_Material provided_
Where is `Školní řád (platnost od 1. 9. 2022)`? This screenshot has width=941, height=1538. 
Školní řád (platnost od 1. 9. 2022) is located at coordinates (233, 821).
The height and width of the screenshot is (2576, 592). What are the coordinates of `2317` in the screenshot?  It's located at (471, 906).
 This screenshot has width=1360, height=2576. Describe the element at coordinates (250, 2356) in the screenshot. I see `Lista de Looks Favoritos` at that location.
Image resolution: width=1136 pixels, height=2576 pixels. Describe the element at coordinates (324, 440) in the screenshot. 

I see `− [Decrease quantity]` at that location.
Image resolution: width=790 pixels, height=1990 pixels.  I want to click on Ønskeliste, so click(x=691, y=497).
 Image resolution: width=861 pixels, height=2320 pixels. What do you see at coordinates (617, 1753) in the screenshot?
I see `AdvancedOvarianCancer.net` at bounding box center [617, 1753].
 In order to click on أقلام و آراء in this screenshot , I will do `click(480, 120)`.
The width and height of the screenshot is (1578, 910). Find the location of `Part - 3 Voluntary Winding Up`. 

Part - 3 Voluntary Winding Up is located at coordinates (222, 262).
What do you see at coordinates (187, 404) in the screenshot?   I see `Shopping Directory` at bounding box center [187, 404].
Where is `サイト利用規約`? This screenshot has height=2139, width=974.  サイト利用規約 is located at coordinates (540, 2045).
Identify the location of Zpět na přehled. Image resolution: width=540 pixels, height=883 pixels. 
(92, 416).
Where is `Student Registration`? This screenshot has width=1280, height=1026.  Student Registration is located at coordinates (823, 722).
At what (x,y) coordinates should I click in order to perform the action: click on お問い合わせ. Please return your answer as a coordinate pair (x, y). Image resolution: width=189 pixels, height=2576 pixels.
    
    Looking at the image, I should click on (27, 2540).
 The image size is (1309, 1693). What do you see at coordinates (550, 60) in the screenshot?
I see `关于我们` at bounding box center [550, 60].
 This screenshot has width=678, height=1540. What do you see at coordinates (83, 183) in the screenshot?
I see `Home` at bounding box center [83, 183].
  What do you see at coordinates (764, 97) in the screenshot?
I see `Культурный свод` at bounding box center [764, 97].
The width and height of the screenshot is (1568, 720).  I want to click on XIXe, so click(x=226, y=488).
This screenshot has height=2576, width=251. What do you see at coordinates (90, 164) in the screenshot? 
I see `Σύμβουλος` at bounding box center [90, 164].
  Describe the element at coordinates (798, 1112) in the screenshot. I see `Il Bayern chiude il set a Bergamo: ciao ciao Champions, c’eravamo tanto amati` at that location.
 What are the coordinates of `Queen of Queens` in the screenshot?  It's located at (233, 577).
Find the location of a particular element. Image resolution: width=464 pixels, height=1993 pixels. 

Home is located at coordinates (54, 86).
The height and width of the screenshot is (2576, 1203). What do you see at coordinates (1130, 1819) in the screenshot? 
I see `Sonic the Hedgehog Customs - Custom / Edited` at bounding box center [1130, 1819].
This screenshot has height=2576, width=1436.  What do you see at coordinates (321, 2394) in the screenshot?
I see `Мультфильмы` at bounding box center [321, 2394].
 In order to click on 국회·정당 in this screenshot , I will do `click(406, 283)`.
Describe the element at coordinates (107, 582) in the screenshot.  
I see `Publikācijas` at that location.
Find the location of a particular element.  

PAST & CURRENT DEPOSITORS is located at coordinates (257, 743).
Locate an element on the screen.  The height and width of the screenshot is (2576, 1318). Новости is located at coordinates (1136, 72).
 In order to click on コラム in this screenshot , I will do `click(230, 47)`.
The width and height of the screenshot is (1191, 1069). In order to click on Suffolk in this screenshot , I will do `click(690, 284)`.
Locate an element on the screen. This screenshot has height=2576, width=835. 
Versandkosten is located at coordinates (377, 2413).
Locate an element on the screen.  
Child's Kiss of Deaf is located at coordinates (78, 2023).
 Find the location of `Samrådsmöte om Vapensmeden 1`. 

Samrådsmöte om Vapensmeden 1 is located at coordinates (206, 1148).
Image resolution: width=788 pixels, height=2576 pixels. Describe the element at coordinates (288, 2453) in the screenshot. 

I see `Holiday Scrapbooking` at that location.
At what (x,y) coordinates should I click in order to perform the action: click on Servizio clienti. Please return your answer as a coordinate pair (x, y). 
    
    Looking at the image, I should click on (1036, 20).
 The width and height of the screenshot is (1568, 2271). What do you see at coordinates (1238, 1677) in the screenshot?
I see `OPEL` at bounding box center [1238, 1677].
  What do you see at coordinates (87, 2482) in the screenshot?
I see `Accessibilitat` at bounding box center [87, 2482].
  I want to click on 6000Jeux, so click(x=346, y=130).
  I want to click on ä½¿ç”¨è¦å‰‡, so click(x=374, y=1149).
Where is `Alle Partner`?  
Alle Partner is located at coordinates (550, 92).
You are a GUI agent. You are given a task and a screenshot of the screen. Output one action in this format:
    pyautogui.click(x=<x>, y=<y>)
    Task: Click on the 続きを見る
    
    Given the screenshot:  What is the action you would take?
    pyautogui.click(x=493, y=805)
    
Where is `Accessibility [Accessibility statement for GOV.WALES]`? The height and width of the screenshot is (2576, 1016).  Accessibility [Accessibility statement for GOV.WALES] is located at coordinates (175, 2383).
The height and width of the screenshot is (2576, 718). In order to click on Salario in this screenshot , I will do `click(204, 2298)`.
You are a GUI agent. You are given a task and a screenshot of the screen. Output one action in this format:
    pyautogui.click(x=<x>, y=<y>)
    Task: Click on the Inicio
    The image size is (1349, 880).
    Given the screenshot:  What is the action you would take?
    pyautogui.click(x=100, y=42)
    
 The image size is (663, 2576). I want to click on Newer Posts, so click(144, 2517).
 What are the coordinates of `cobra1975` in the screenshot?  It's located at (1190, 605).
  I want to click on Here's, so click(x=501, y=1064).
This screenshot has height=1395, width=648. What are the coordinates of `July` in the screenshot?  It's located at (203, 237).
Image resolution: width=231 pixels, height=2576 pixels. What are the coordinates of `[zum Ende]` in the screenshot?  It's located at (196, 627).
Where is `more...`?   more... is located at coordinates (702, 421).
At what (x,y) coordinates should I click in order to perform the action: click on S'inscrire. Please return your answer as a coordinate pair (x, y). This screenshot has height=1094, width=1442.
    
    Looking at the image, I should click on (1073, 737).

_To do_
Your reply should consist of all the records, restated exactly.

_Reply_
Where is `Školní řád (platnost od 1. 9. 2022)`? This screenshot has width=941, height=1538. 
Školní řád (platnost od 1. 9. 2022) is located at coordinates (233, 821).
The height and width of the screenshot is (2576, 592). What are the coordinates of `2317` in the screenshot?  It's located at (471, 906).
 This screenshot has width=1360, height=2576. Describe the element at coordinates (250, 2356) in the screenshot. I see `Lista de Looks Favoritos` at that location.
Image resolution: width=1136 pixels, height=2576 pixels. Describe the element at coordinates (324, 440) in the screenshot. 

I see `− [Decrease quantity]` at that location.
Image resolution: width=790 pixels, height=1990 pixels.  I want to click on Ønskeliste, so click(x=691, y=497).
 Image resolution: width=861 pixels, height=2320 pixels. What do you see at coordinates (617, 1753) in the screenshot?
I see `AdvancedOvarianCancer.net` at bounding box center [617, 1753].
 In order to click on أقلام و آراء in this screenshot , I will do `click(480, 120)`.
The width and height of the screenshot is (1578, 910). Find the location of `Part - 3 Voluntary Winding Up`. 

Part - 3 Voluntary Winding Up is located at coordinates (222, 262).
What do you see at coordinates (187, 404) in the screenshot?   I see `Shopping Directory` at bounding box center [187, 404].
Where is `サイト利用規約`? This screenshot has height=2139, width=974.  サイト利用規約 is located at coordinates (540, 2045).
Identify the location of Zpět na přehled. Image resolution: width=540 pixels, height=883 pixels. 
(92, 416).
Where is `Student Registration`? This screenshot has width=1280, height=1026.  Student Registration is located at coordinates (823, 722).
At what (x,y) coordinates should I click in order to perform the action: click on お問い合わせ. Please return your answer as a coordinate pair (x, y). Image resolution: width=189 pixels, height=2576 pixels.
    
    Looking at the image, I should click on (27, 2540).
 The image size is (1309, 1693). What do you see at coordinates (550, 60) in the screenshot?
I see `关于我们` at bounding box center [550, 60].
 This screenshot has width=678, height=1540. What do you see at coordinates (83, 183) in the screenshot?
I see `Home` at bounding box center [83, 183].
  What do you see at coordinates (764, 97) in the screenshot?
I see `Культурный свод` at bounding box center [764, 97].
The width and height of the screenshot is (1568, 720).  I want to click on XIXe, so click(x=226, y=488).
This screenshot has height=2576, width=251. What do you see at coordinates (90, 164) in the screenshot? 
I see `Σύμβουλος` at bounding box center [90, 164].
  Describe the element at coordinates (798, 1112) in the screenshot. I see `Il Bayern chiude il set a Bergamo: ciao ciao Champions, c’eravamo tanto amati` at that location.
 What are the coordinates of `Queen of Queens` in the screenshot?  It's located at (233, 577).
Find the location of a particular element. Image resolution: width=464 pixels, height=1993 pixels. 

Home is located at coordinates (54, 86).
The height and width of the screenshot is (2576, 1203). What do you see at coordinates (1130, 1819) in the screenshot? 
I see `Sonic the Hedgehog Customs - Custom / Edited` at bounding box center [1130, 1819].
This screenshot has height=2576, width=1436.  What do you see at coordinates (321, 2394) in the screenshot?
I see `Мультфильмы` at bounding box center [321, 2394].
 In order to click on 국회·정당 in this screenshot , I will do `click(406, 283)`.
Describe the element at coordinates (107, 582) in the screenshot.  
I see `Publikācijas` at that location.
Find the location of a particular element.  

PAST & CURRENT DEPOSITORS is located at coordinates (257, 743).
Locate an element on the screen.  The height and width of the screenshot is (2576, 1318). Новости is located at coordinates (1136, 72).
 In order to click on コラム in this screenshot , I will do `click(230, 47)`.
The width and height of the screenshot is (1191, 1069). In order to click on Suffolk in this screenshot , I will do `click(690, 284)`.
Locate an element on the screen. This screenshot has height=2576, width=835. 
Versandkosten is located at coordinates (377, 2413).
Locate an element on the screen.  
Child's Kiss of Deaf is located at coordinates (78, 2023).
 Find the location of `Samrådsmöte om Vapensmeden 1`. 

Samrådsmöte om Vapensmeden 1 is located at coordinates (206, 1148).
Image resolution: width=788 pixels, height=2576 pixels. Describe the element at coordinates (288, 2453) in the screenshot. 

I see `Holiday Scrapbooking` at that location.
At what (x,y) coordinates should I click in order to perform the action: click on Servizio clienti. Please return your answer as a coordinate pair (x, y). 
    
    Looking at the image, I should click on (1036, 20).
 The width and height of the screenshot is (1568, 2271). What do you see at coordinates (1238, 1677) in the screenshot?
I see `OPEL` at bounding box center [1238, 1677].
  What do you see at coordinates (87, 2482) in the screenshot?
I see `Accessibilitat` at bounding box center [87, 2482].
  I want to click on 6000Jeux, so click(x=346, y=130).
  I want to click on ä½¿ç”¨è¦å‰‡, so click(x=374, y=1149).
Where is `Alle Partner`?  
Alle Partner is located at coordinates (550, 92).
You are a GUI agent. You are given a task and a screenshot of the screen. Output one action in this format:
    pyautogui.click(x=<x>, y=<y>)
    Task: Click on the 続きを見る
    
    Given the screenshot:  What is the action you would take?
    pyautogui.click(x=493, y=805)
    
Where is `Accessibility [Accessibility statement for GOV.WALES]`? The height and width of the screenshot is (2576, 1016).  Accessibility [Accessibility statement for GOV.WALES] is located at coordinates (175, 2383).
The height and width of the screenshot is (2576, 718). In order to click on Salario in this screenshot , I will do `click(204, 2298)`.
You are a GUI agent. You are given a task and a screenshot of the screen. Output one action in this format:
    pyautogui.click(x=<x>, y=<y>)
    Task: Click on the Inicio
    The image size is (1349, 880).
    Given the screenshot:  What is the action you would take?
    pyautogui.click(x=100, y=42)
    
 The image size is (663, 2576). I want to click on Newer Posts, so click(144, 2517).
 What are the coordinates of `cobra1975` in the screenshot?  It's located at (1190, 605).
  I want to click on Here's, so click(x=501, y=1064).
This screenshot has height=1395, width=648. What are the coordinates of `July` in the screenshot?  It's located at (203, 237).
Image resolution: width=231 pixels, height=2576 pixels. What are the coordinates of `[zum Ende]` in the screenshot?  It's located at (196, 627).
Where is `more...`?   more... is located at coordinates (702, 421).
At what (x,y) coordinates should I click in order to perform the action: click on S'inscrire. Please return your answer as a coordinate pair (x, y). This screenshot has height=1094, width=1442.
    
    Looking at the image, I should click on (1073, 737).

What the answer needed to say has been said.